• Sink Hollow

Teaching The Merchant of Venice

By Kayleigh Kearsley

Several educators have refused to teach William Shakespeare’s famous play, The

Merchant of Venice in their classroom due to the antisemitism so blatantly displayed throughout the work. While it is a comedy, the jokes are often so cruel that they fall flat for modern audience and Jews are horrifically treated as subhuman. The Jewish Shylock is portrayed as the villain in the play, and he is completely betrayed by his daughter, who steals his valuable possessions and marries a Christian. In the end, his spirit is completely broken, as he is manipulated into give up a part of his identity by converting to Christianity. The play is full of dark, prejudicial humor and is more tragic than it is funny.
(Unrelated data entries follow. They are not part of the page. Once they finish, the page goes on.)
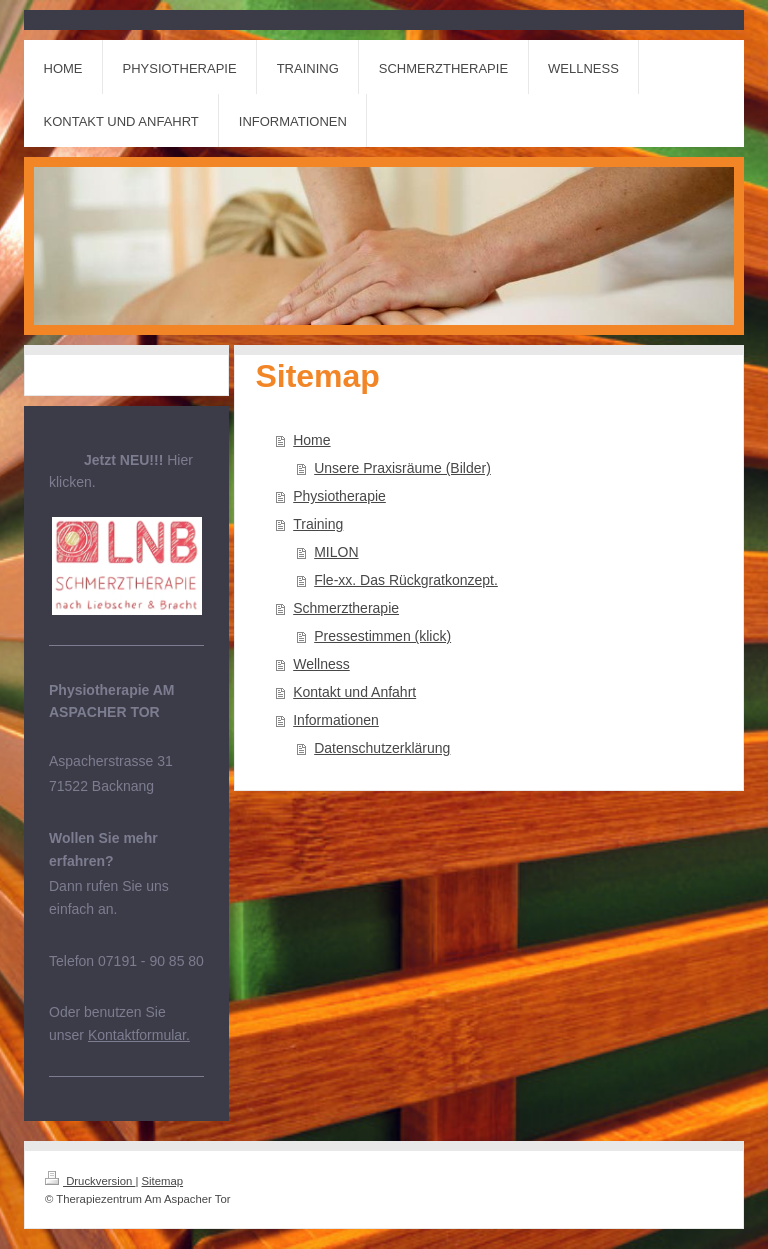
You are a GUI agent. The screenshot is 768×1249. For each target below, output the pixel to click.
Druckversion (90, 1181)
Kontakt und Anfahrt (354, 692)
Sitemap (163, 1181)
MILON (336, 552)
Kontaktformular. (139, 1035)
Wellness (321, 664)
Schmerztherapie (346, 608)
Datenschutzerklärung (382, 748)
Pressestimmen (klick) (382, 636)
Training (318, 524)
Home (311, 440)
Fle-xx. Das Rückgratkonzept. (406, 580)
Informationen (336, 720)
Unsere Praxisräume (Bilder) (402, 468)
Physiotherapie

However, despite these harder themes and discrimination, a close reading reveals that the underlying themes of the play dispute the justification of the Christians’ privilege, and as long as the reading is accompanied with meaningful, careful discussion, I believe that this play can be a great benefit to curriculums.

In the beginning of the play, the merchant of Venice, who is a Christian named Antonio, is very cruel towards Shylock the Jew and acts arrogant and superior because of his religion. It’s revealed that he, though he is typically very passive and kind, has actively mocked and belittled Shylock because he is a Jew. His behavior is very reflective of the way Christians treated Jews in Elizabethan time period. However, after Antonio has forfeited his loan to Shylock, he is filled with resignation and seems to actually feel guilty about the way he treated Shylock. Antonio seems to realize that, perhaps, he was wrong to treat Shylock so cruelly simply because he was a Jew. The superiority he felt from being a Christian was not enough to ensure him business success, which proves that both Christians and Jews are not that different.

The underlying message that Christians and Jews are more similar than they are different is further illustrated by Shylock’s famous speech in the third act, which included my favorite lines from the play. He passionately implores,

“... Hath not

A Jew eyes? Hath not a Jew hands, organs, dimensions,

senses, affections, passions? Fed with the

same food, hurt with the same weapons, subject to

the same diseases, healed by the same means,

warmed and cooled by the same winter and summer

as a Christian is? If you prick us, do we not

bleed? If you tickle us, do we not laugh? If you

poison us, do we not die?” (Shakespeare 97-99)

This desperate plea begs the characters in the play and the audience to realize that Jews and Christians truly aren’t that different. Throughout the play, both Antonio and Shylock are brutally cruel and both are unsuccessful at times, which shows that the inherent superiority of Christians may not actually be justified.

Though the end of the play follows Elizabethan views of the superiority of Christians, the bitter way Shylock is demoralized and completely broken by the Christians leaves the audience feeling more sympathetic towards Shylock. This was a very radical view for an Elizabethan work, and it is a great way to have discussions about antisemitism and why it is wrong. Because of these complex views and topics, this is a great play to teach in classrooms, so long as teachers are willing to have these types of discussions with their students. I read this play for my Shakespeare class, and we were able to have these discussions, which helped me to gain a greater awareness of the danger and cruelty of prejudice. This close reading, which were emphasized and dissected through class discussions, proved that the famous play represents the way the inherent superiority of one religion may not be justified, and all human beings have the choice to be cruel or kind, which is an important lesson to understand and apply today.

Works Cited:

Shakespeare, William. The Merchant of Venice. Edited by Barbara A. Mowat and Paul Werstine, Folger Shakespeare Library, 2010.